07. A white noise machine isn't just for baby...

We registered for two white noise machines, and if you count our phones, computers, and Alexa, we actually use like six. We keep one in her nursery and one in our bedroom, and then we also downloaded apps and Spotify tracks for other white noise solutions on the go or in different rooms of the house.

But the thing I didn't realize before: the white noise is just as helpful for us as it is for her. Babies can be super squeaky and grunt-y at night during what's called "active sleep," and normally, I'd feel inclined to jump out of bed at any sound she makes. However, having a white noise machine in our bedroom (no matter where she sleeps) means it drowns out some of the smaller noises that would normally wake us. Trust me, when baby's actually crying and needs you, you'll hear it, white noise machine or no!

08. Your baby might not like all of the fancy equipment you registered for... at least not right away.

We were SO excited about everything we registered for and purchase for this sweet girl... multiple Pack n Plays, a Mamaroo, a bouncer, a play gym — and the truth is, so far, baby is only using one of the Pack N Plays and occasionally the play gym for tummy time. What we ended up buying after the fact that she DOES love during this stage is an exercise ball to bounce her on and a simple, compact swing.

Don't get discouraged if baby doesn't take to all of the fancy toys and equipment right away! She has simple needs in the beginning (the general rule we've found is that anything that simulates the womb environment is a keeper) and will likely grow into loving everything else you purchased eventually.

09. Practice using that car seat before you need to for the first time at the hospital.

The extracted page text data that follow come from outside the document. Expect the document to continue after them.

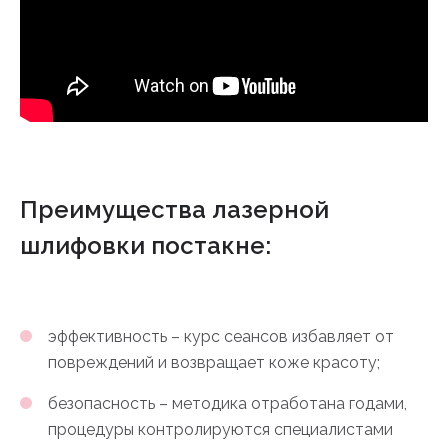
Преимущества лазерной
шлифовки постакне:
эффективность – курс сеансов избавляет от
повреждений и возвращает коже красоту;
безопасность – методика отработана годами,
процедуры контролируются специалистами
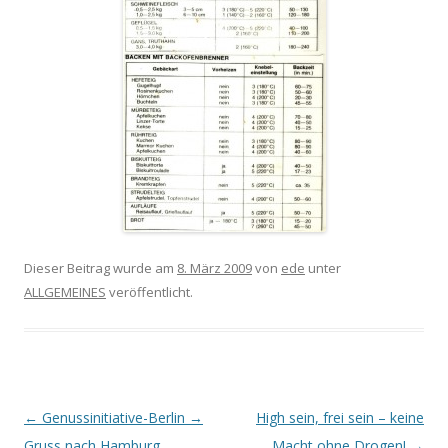
Dieser Beitrag wurde am
8. März 2009
von
ede
unter
ALLGEMEINES
veröffentlicht.
Beitrags-
←
Genussinitiative-Berlin →
High sein, frei sein – keine
Navigation
Gruss nach Hamburg
Macht ohne Drogen!
→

Ok, so we knew how to snap it in and out of the car... but we didn't actually get a chance to practice putting a human (or even a stuffed animal) in the car seat prior to discharge day. When it came time to load her up and take her home from the hospital, it took a couple of videos and several people to securely and confidently fasten her in for the trip home. Car seats can be tricky if you've never used them before! Take a few minutes one afternoon to practice using a stuffed animal so you aren't stressed about her safety when it comes time to do the real thing.

10. Use your "me" time to do what makes you feel like you again.

When baby finally does go down peacefully for a nap... now what? My recommendation: whatever makes you feel like you that day. Sometimes all I want to do is take a nap — but other times, I honestly feel better doing a little housework, binging a show, reading a book, or cranking out a blog post (ahem). Don't let others tell you how you should be using that time. Do whatever you need to in order to feel a little restored in that moment.

11. Have something to look forward to during those middle of the night feedings.

I am NOT a night person. I always joke that I'm most productive when there's light outside (which makes me hyper productive in the summer and not always so much in the winter). So when it came time to adjust my schedule for our baby girl and wake up multiple times in the night to change, nurse, burp, and soothe her, my mental state took a hit.

Thankfully, I reached out to my Instagram community for ideas on how to use this time and found a new love in e-books! I've been renting e-books through our local library's website and diving in every evening while she nurses or snoozes on me. If I'm really tired and reading won't cut it, I have a few go-to shows on Netflix and Hulu.

12. When baby is crying and screaming, you're not doing anything wrong — it's just her only way of communicating at this stage.

I still have to remind myself of this one often: baby cannot be manipulative at this stage, AND you can't spoil a newborn, either. She's simply communicating with you the only way she knows how: through crying! Your job is to keep her safe and fed (and that goes for yourself, too). When a baby cries, it's generally for one of four or five reasons, so work your way down the list, tend to her needs, and cut yourself some slack. She's simply learning how to live in this new world, one day at a time.